— Да, Эльвира Александровна, вы не волнуйтесь! Я правда буду приходить, у вас тут даже спокойно как-то, хорошо…
— Я знаю, что плохо поступаю. Я знаю, что нельзя уезжать, когда другие люди продолжают бороться, когда куча людей сидит в тюрьмах только за то, что не хочет мириться со всем, что происходит в стране, но я не могу, правда, ба, не могу. Я не чувствую, что кому-то нужен здесь. Не чувствую, что кто-то нужен мне. Я везде чувствую себя бывшим. Бывшим соседом по дому, бывшим знакомым, бывшим сыном… В общем, я еще обязательно приду к тебе!
— И я, Эльвира Александровна!
По дороге с кладбища Стас вдруг заговорил:
— Чувак, я сейчас буду тебе рассказывать, но ты молчи. Я просто расскажу тебе, как все было, а ты потом скажешь, что думаешь, но можешь и не говорить, но зато ты все поймешь, хорошо?
— Хорошо…
— Да молчи ты, я говорю! Ты сегодня, когда говорил про бывшего сына, в общем… в общем… все ведь не всегда у нас так плохо было с Настей, когда-то было и хорошо, и, мне кажется, мы даже любили друг друга. Ну или не любили. Какая разница, как это у людей называется? Во всяком случае, что-то было, совершенно точно. В некоторые первые дни что-то совершенно точно было. Она не говорила, не показывала, но, думаю, иногда она любила меня и перед подругами не стыдилась, понимаешь? Для таких людей, как она, главное не стыдиться перед подругами, и когда-то ей не было стыдно за меня, я даже уверен в этом. Ну вот. И когда-то она даже захотела ребенка. Ну и я захотел. Я правда хотел. Очень даже в какой-то момент хотел… мальчика. И она была не против. И мы начали… в общем, мы пробовали, пробовали, но не получалось ничего. Каждый месяц одно и тоже… Пошли к врачу, оказалось, что я не могу стать отцом. Она молчала, я молчал, но как-то жили дальше. Она вроде даже и уходить не собиралась, и я правда думаю, что она не из-за этого ушла. Из-за таких вещей не уходят. Бред это все. Не уходят из-за желания иметь детей, уходят из-за мелочей.
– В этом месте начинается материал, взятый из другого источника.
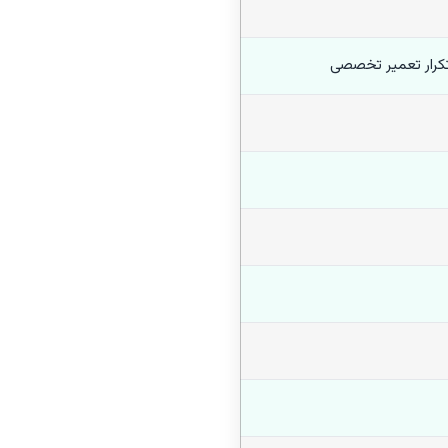
کرار تعمیر تخصصی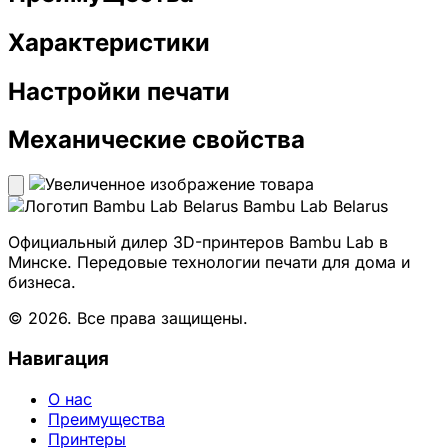
Характеристики
Настройки печати
Механические свойства
Bambu Lab Belarus
Официальный дилер 3D-принтеров Bambu Lab в
Минске. Передовые технологии печати для дома и
бизнеса.
© 2026. Все права защищены.
Навигация
О нас
Преимущества
Принтеры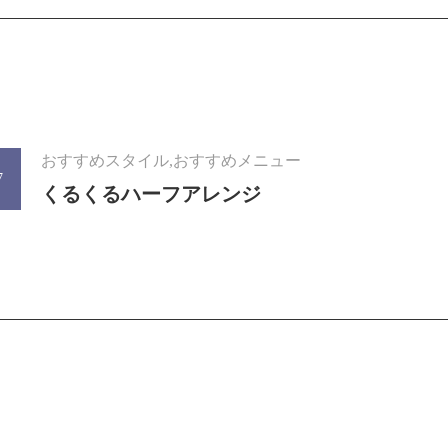
おすすめスタイル,おすすめメニュー
7
くるくるハーフアレンジ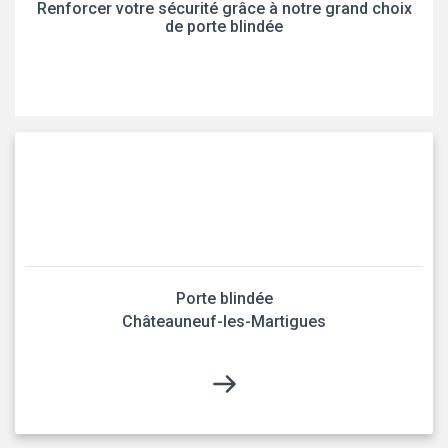
Renforcer votre sécurité grâce à notre grand choix
de porte blindée
Porte blindée
Châteauneuf-les-Martigues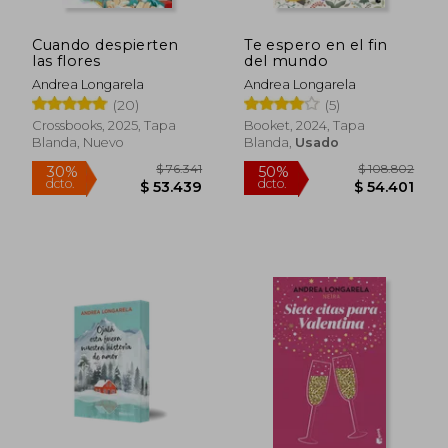
Cuando despierten
Te espero en el fin
las flores
del mundo
Andrea Longarela
Andrea Longarela
(20)
(5)
Crossbooks, 2025, Tapa
Booket, 2024, Tapa
Blanda, Nuevo
Blanda,
Usado
$ 80.344
$ 84.4
30%
40%
dcto.
dcto.
$ 56.241
$ 50.6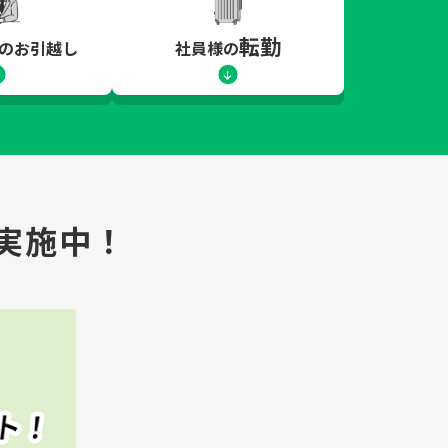
転勤
のお引越し
社員様の
実施中！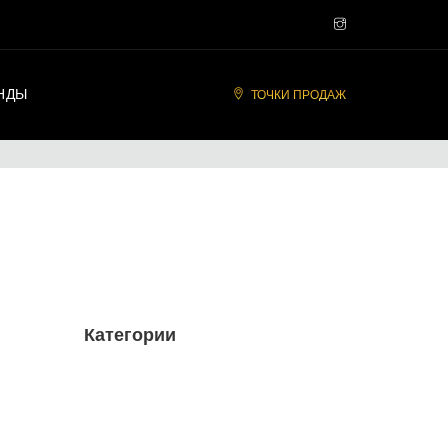
НДЫ
ТОЧКИ ПРОДАЖ
Категории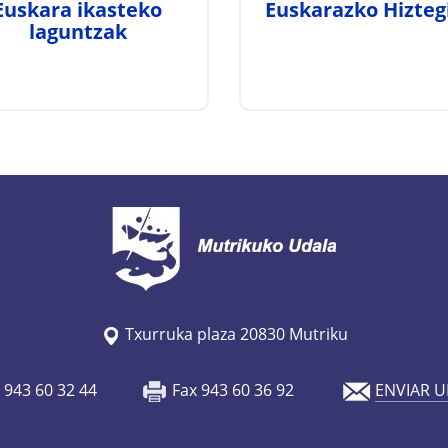
Euskara ikasteko
Euskarazko Hizteg
laguntzak
Txurruka plaza 20830 Mutriku
o 943 60 32 44
Fax 943 60 36 92
ENVIAR U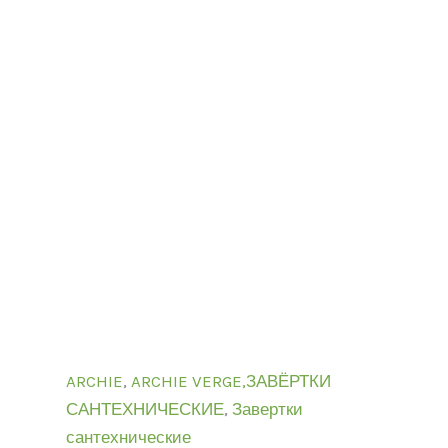
ARCHIE
,
ARCHIE VERGE,ЗАВЁРТКИ
САНТЕХНИЧЕСКИЕ
,
Завертки
сантехнические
Да, она ушла, потому что я не могу ей побрякушки дарить, а не потому что сына не подарил. Были бы подарки, была бы машина новая и квартира, она бы еще век со мной прожила, но дело не в этом… Мы усыновили мальчика… взяли в детском доме… хороший парень такой был. Сначала тихий такой был волчонок, не говорил почти совсем, боялся не понравиться, еду прятал, а потом ничего, оживать стал. И я думал, что все в порядке будет, но она уже к тому времени поняла, что не хочет не со мной жить, не хочет сына моего приемного растить в нищете. Она хотела летом на пляж ездить, ей вещи новые нравились, а не он, он ей не нравился…
— Почему ты говоришь о нем в прошедшем времени?
— Потому что мы вернули его…
— В каком смысле?
— Вернули обратно в детский дом… Поверь, вернуть ребенка в детский дом теперь гораздо проще, чем обменять по гарантии испорченный телефон. Ей он был не нужен, я подумал, что один вряд ли смогу его хорошо воспитать… там все-таки учителя профессиональные, психологи…
— Ты понимаешь, что этого мальчишку дважды бросили?
— Да, я теперь все время об этом думаю…
— И что ты теперь собираешься делать?
— Не знаю… совсем не знаю, вот с тобой хотел посоветоваться…
— Ну, ты мудак, конечно…
— Знаю.
— Подожди меня здесь, поговорим после собеседования.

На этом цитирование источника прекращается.